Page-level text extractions
---*---

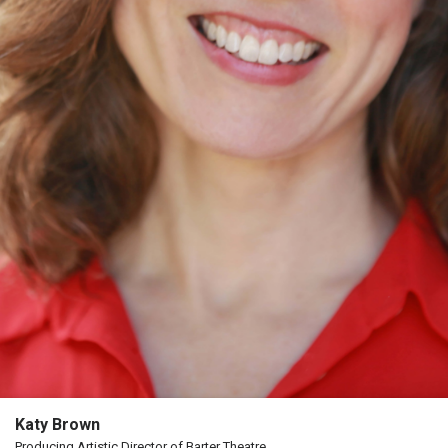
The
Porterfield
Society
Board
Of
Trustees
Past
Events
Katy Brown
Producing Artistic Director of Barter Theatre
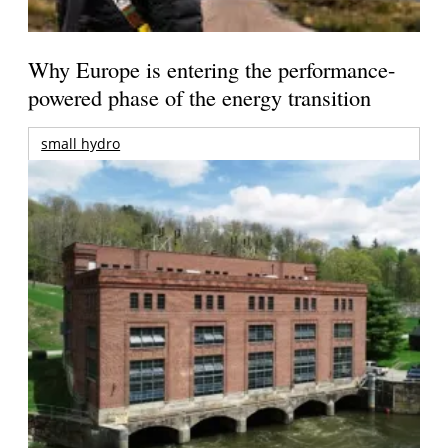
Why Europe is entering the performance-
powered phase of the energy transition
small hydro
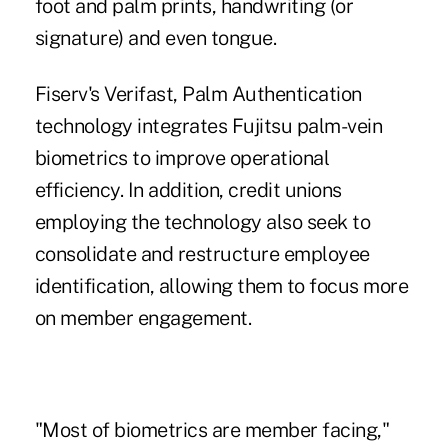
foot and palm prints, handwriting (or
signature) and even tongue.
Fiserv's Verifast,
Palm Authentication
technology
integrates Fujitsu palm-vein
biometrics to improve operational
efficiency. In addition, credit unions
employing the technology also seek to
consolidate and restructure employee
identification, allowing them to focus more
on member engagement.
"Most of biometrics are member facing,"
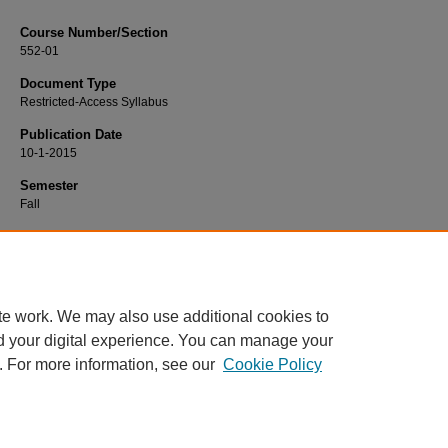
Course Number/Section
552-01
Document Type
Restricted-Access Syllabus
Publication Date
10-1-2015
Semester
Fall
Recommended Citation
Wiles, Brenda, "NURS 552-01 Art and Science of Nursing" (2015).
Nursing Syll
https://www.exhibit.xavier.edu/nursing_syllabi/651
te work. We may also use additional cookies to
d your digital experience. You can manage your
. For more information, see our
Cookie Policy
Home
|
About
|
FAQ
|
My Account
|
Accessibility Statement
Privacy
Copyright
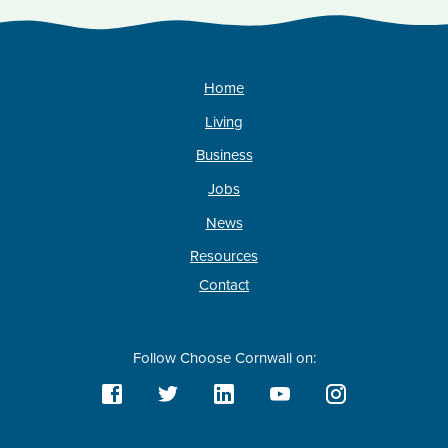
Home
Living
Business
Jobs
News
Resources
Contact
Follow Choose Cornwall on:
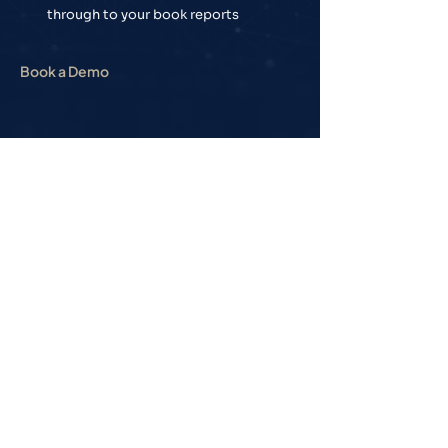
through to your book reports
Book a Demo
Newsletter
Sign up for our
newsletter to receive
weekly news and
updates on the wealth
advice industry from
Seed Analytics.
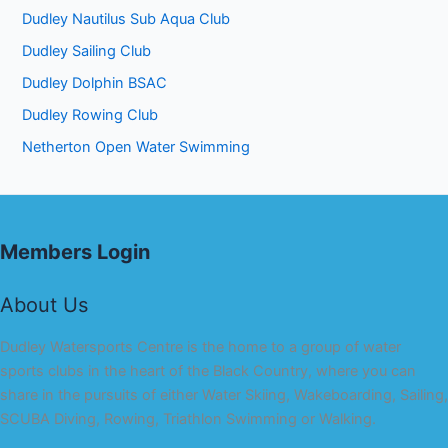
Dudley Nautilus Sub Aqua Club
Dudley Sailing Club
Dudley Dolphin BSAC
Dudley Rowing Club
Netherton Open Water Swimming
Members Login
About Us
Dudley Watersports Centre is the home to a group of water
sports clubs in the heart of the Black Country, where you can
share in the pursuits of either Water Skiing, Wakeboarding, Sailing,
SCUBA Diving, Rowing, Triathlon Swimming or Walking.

---*---

## About this task:
For this exercise, transcribe the data exactly but without its pictures.

## Response area:
The
Porterfield
Society
Board
Of
Trustees
Past
Events
Katy Brown
Producing Artistic Director of Barter Theatre
Why Europe is entering the performance-
powered phase of the energy transition
small hydro
foot and palm prints, handwriting (or
signature) and even tongue.
Fiserv's Verifast,
Palm Authentication
technology
integrates Fujitsu palm-vein
biometrics to improve operational
efficiency. In addition, credit unions
employing the technology also seek to
consolidate and restructure employee
identification, allowing them to focus more
on member engagement.
"Most of biometrics are member facing,"
Course Number/Section
552-01
Document Type
Restricted-Access Syllabus
Publication Date
10-1-2015
Semester
Fall
Recommended Citation
Wiles, Brenda, "NURS 552-01 Art and Science of Nursing" (2015).
Nursing Syll
https://www.exhibit.xavier.edu/nursing_syllabi/651
te work. We may also use additional cookies to
d your digital experience. You can manage your
. For more information, see our
Cookie Policy
Home
|
About
|
FAQ
|
My Account
|
Accessibility Statement
Privacy
Copyright
Home
Living
Business
Jobs
News
Resources
Contact
Follow Choose Cornwall on:
through to your book reports
Book a Demo
Newsletter
Sign up for our
newsletter to receive
weekly news and
updates on the wealth
advice industry from
Seed Analytics.
Dudley Nautilus Sub Aqua Club
Dudley Sailing Club
Dudley Dolphin BSAC
Dudley Rowing Club
Netherton Open Water Swimming
Members Login
About Us
Dudley Watersports Centre is the home to a group of water
sports clubs in the heart of the Black Country, where you can
share in the pursuits of either Water Skiing, Wakeboarding, Sailing,
SCUBA Diving, Rowing, Triathlon Swimming or Walking.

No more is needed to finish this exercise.